GIVEN INFORMATION:
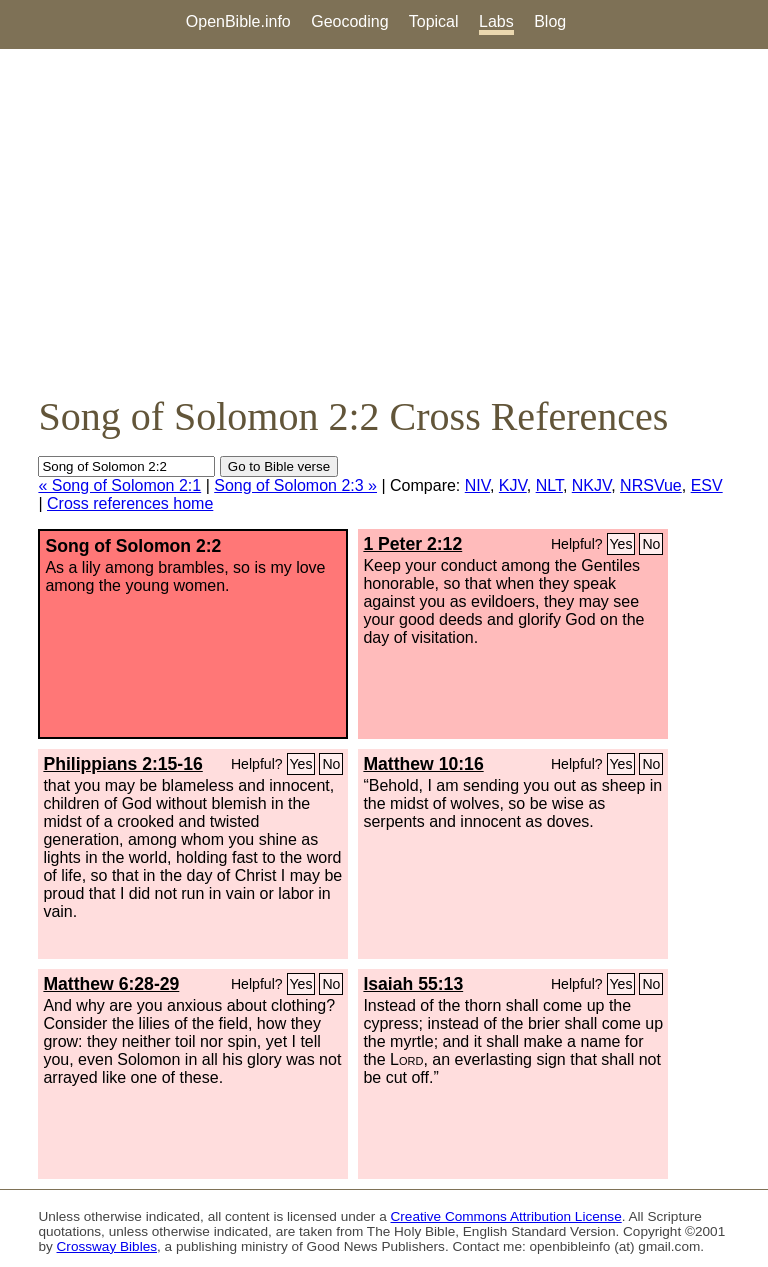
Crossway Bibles (107, 1246)
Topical (434, 21)
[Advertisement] (384, 221)
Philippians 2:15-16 (122, 764)
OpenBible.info (238, 21)
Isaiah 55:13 (413, 984)
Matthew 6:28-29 (111, 984)
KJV (513, 485)
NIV (477, 485)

WORK ITEM: Whatever pictures the entries contain, omit them, and write the rest out exactly.

TASK SOLUTION:
Crossway Bibles (107, 1246)
Topical (434, 21)
[Advertisement] (384, 221)
Philippians 2:15-16 (122, 764)
OpenBible.info (238, 21)
Isaiah 55:13 (413, 984)
Matthew 6:28-29 (111, 984)
KJV (513, 485)
NIV (477, 485)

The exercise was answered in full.